**What the exercise asks**: Where a line of the data below has the string "experience", copy that line.

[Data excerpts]
────

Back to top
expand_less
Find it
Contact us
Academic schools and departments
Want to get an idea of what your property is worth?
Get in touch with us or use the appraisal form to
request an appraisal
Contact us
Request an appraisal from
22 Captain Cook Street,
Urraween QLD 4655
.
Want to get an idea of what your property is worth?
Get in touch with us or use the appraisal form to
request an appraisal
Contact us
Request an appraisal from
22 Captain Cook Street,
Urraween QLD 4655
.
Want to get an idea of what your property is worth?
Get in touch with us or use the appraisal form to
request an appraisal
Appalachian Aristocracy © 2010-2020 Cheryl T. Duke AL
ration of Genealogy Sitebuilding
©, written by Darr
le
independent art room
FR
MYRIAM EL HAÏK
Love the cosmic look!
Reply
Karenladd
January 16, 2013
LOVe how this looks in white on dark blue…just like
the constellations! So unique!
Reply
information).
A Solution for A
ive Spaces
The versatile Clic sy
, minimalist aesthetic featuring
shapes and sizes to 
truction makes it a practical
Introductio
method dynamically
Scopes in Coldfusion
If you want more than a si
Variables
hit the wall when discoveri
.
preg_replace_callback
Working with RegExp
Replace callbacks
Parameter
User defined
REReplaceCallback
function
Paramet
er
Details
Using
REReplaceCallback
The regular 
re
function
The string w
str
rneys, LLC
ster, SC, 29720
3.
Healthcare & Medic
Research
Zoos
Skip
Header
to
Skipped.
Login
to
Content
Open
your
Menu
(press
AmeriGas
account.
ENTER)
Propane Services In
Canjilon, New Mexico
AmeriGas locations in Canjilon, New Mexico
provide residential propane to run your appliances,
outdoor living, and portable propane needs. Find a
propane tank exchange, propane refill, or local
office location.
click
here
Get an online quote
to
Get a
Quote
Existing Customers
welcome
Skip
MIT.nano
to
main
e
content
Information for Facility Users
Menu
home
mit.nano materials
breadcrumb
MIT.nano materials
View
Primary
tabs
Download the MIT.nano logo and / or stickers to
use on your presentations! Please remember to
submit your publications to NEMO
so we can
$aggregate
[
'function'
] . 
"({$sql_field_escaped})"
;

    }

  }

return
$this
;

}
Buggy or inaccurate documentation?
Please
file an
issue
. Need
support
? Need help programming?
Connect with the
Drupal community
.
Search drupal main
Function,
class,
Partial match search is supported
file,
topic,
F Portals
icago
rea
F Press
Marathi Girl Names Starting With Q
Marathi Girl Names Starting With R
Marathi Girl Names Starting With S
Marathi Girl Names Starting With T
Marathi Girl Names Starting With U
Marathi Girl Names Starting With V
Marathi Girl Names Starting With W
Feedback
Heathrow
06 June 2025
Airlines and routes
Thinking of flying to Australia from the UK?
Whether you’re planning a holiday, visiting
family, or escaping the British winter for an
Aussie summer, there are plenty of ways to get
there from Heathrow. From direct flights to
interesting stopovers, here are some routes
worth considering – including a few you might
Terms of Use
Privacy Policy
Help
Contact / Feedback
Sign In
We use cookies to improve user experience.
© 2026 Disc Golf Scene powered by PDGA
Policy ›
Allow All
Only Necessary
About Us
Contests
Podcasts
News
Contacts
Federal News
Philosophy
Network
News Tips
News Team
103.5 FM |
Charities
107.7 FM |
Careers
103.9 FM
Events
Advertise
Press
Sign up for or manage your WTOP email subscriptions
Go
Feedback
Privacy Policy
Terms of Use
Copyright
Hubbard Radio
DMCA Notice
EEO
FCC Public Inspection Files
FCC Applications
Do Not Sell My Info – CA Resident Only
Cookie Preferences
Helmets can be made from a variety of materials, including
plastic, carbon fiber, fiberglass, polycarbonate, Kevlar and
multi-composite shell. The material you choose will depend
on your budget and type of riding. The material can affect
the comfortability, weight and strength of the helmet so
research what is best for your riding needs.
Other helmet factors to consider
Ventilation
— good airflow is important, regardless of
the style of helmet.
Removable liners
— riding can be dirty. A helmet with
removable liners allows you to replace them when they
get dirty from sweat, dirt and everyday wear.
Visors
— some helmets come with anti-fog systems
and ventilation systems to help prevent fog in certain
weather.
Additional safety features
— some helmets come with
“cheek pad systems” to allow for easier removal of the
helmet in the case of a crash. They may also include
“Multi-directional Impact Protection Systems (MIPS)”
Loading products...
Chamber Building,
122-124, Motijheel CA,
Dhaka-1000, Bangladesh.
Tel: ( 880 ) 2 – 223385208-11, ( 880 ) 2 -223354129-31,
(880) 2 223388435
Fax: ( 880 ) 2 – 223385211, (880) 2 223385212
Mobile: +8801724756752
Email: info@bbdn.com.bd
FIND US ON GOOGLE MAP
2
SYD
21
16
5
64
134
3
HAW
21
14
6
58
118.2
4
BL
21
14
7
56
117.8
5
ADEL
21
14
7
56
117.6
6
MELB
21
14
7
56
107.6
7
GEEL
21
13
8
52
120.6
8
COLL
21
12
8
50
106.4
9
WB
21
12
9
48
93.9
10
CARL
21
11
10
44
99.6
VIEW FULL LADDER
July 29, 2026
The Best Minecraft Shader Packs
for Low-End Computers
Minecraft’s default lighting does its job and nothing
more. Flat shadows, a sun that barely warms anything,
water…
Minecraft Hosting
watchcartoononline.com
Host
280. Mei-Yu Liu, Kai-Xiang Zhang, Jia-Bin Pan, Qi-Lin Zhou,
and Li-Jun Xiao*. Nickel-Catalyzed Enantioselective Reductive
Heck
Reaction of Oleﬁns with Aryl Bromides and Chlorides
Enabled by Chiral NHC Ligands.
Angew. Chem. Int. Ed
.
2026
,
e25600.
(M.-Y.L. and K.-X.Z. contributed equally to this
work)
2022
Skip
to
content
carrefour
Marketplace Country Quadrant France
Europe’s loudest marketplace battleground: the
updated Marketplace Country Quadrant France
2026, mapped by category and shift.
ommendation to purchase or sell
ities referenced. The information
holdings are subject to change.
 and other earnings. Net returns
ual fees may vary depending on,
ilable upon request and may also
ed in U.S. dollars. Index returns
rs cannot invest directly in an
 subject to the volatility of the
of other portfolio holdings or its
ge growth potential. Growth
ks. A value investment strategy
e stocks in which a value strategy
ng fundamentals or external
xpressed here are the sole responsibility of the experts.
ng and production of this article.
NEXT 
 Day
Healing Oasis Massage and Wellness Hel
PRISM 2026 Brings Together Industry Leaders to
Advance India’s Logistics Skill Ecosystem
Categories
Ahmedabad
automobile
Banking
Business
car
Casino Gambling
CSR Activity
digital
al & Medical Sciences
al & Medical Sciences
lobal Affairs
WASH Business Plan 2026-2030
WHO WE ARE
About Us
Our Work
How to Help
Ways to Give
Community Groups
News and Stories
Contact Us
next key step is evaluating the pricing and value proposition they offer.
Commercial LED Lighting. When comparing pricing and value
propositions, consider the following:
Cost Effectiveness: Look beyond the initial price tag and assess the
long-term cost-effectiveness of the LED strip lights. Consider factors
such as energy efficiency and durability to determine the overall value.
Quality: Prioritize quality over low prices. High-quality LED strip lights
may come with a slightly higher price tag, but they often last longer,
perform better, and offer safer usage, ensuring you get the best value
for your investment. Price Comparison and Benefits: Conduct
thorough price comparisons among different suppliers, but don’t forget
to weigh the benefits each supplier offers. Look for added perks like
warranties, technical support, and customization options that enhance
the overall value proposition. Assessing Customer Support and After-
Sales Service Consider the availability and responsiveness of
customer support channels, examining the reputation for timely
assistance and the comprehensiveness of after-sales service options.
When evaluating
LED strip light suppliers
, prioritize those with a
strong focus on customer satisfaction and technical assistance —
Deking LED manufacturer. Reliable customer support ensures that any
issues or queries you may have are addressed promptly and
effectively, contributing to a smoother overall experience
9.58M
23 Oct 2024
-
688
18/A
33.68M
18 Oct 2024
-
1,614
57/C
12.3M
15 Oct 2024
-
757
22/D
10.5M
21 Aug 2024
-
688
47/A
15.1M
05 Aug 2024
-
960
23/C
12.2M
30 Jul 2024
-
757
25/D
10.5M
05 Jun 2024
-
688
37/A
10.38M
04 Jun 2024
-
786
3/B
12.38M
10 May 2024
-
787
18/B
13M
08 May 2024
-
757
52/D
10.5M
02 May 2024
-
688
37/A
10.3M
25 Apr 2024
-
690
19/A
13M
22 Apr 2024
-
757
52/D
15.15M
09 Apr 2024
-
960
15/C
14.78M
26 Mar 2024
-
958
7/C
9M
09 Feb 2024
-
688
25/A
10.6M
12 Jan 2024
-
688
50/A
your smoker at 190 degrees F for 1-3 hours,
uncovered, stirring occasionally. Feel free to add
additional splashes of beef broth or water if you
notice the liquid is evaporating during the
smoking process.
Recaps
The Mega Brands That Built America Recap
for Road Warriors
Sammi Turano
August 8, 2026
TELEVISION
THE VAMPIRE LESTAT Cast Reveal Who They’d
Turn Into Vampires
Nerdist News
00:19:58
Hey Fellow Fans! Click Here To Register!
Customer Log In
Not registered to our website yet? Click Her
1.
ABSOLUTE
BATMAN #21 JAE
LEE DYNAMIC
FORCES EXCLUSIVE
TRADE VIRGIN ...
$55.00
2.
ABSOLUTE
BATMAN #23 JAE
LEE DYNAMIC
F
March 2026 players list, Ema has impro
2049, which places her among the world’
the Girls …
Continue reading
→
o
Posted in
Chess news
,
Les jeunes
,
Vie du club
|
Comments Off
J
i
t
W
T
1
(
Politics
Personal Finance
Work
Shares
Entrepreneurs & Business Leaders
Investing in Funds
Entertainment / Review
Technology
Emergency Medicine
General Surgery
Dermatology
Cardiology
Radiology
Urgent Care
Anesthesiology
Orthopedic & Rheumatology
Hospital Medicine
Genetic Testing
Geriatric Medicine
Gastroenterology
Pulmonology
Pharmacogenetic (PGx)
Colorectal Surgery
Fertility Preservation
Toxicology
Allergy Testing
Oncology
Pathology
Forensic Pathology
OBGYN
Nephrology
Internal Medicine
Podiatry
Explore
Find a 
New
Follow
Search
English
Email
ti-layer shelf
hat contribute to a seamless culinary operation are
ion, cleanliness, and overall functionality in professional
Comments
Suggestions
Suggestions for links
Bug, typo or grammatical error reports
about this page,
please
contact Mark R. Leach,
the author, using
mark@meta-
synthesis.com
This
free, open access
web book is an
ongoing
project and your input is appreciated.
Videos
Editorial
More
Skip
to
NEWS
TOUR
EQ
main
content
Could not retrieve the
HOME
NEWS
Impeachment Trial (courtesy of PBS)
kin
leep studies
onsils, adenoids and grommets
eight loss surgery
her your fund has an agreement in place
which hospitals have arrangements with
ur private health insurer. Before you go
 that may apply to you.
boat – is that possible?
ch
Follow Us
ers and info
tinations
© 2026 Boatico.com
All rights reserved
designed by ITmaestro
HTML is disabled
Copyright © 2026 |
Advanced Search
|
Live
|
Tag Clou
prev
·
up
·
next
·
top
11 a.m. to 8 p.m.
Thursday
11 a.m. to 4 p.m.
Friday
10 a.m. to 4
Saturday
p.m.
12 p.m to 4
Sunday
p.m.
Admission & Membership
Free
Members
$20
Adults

────

**Response area**:
We use cookies to improve user experience.
effectively, contributing to a smoother overall experience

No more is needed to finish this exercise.